Women are less competitive and better team players
This is based on the fact the female brains have higher levels of Oxytocin (the bonding hormone) and lower levels of testosterone (responsible for aggressiveness) in comparison to male brains. But hormone levels vary significantly from person to person, and not just based on gender. In fact, a recent study in Sweden, the 4th most gender-equal country in the world, found that there is very little difference between boys and girls younger than 10 in terms of competitiveness or team bonding. The differences, this study found, are only developed much later and through social conditioning.
Women are more emotional
Some studies have found that the orbitofrontal cortex and deep limbic system of the adult female brain is larger than the male brain. This system in the human brain is responsible for processing and articulating emotions. This has led to the widespread assumption that women are more attuned to process and express emotions, and sometimes to negative stereotypes of women getting emotional at apparently insignificant things.

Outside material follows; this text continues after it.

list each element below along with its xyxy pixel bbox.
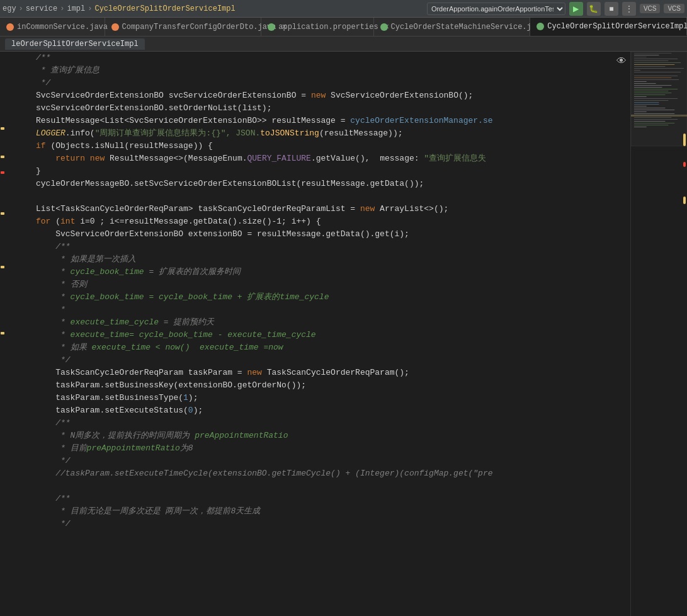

But the truth is far more nuanced, and multiple studies have also shown that human emotional response can vary widely according to situations and in some cases there are no differences at all. This is more likely a result of neuroplasticity, where the female brain changes shape due to sustained grooming and preparation for emotional labour from childhood. The supposed emotional intelligence of women is, therefore, not a biological inevitability but a social construct.
Over the course of human civilization, all these myths have contributed to unfavorable stereotypes about women and their confinement to certain roles. But science does not care about stereotypes or social expectations, maybe humans should stop too, and celebrate women’s freedom to choose and live with true equality.